_Provided entries_
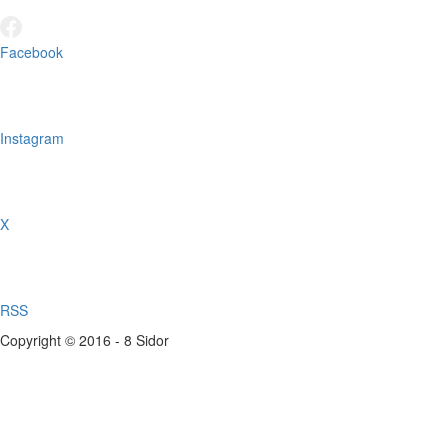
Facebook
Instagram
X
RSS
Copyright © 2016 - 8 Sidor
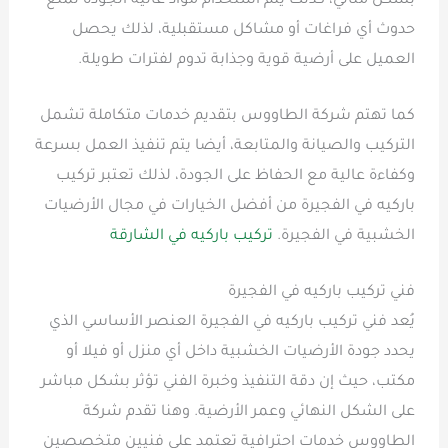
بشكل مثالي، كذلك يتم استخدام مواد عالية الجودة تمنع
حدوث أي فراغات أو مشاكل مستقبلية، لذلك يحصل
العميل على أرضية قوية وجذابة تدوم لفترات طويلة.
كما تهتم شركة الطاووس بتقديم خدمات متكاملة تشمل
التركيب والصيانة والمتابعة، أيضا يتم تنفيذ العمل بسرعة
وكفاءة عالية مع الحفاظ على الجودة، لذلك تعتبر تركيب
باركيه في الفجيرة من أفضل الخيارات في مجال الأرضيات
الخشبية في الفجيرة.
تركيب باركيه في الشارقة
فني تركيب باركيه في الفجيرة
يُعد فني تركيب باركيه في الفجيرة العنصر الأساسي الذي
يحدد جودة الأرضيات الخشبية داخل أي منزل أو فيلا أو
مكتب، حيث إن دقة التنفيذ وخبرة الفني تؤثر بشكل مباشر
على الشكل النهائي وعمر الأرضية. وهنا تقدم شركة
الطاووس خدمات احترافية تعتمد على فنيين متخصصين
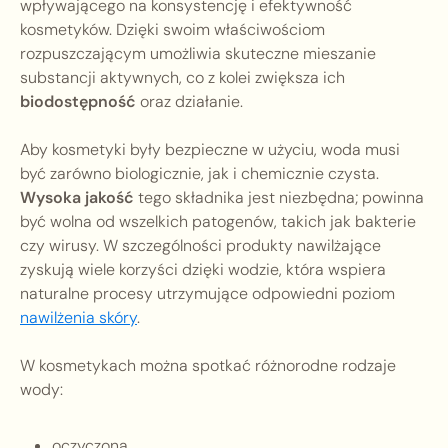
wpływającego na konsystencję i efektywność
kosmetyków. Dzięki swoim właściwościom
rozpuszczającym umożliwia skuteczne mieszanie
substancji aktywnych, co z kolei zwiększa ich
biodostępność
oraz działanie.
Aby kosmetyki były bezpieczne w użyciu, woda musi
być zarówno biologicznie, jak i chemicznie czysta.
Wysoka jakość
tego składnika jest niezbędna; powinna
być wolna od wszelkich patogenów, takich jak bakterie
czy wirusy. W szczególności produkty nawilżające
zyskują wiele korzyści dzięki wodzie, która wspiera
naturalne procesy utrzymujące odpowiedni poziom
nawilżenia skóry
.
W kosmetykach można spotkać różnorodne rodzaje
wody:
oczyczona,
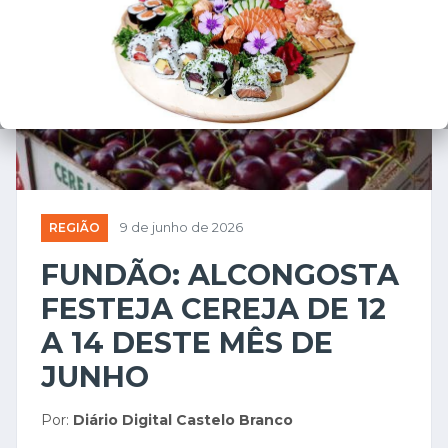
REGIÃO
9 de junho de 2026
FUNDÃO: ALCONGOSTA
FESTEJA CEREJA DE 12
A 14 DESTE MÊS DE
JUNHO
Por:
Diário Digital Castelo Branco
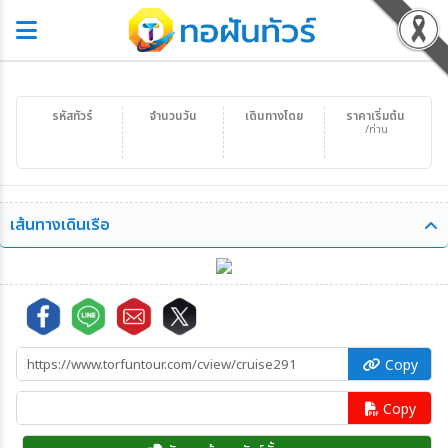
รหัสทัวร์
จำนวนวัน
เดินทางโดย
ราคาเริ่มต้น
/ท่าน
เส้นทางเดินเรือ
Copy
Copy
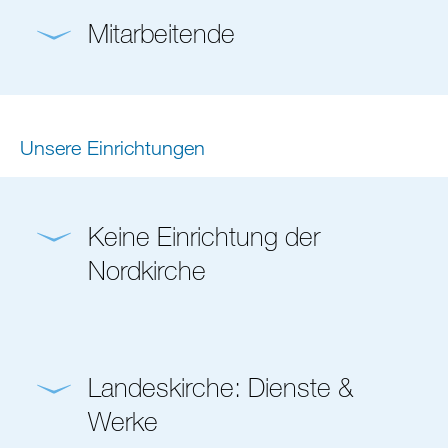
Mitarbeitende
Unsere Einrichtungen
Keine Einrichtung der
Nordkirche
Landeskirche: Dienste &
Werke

_Exercise prompt_
From the records above, pull every line that has the string "باركيه" and copy it.

_Response for this exercise_
باركيه في الفجيرة من أفضل الخيارات في مجال الأرضيات
تركيب باركيه في الشارقة
فني تركيب باركيه في الفجيرة
يُعد فني تركيب باركيه في الفجيرة العنصر الأساسي الذي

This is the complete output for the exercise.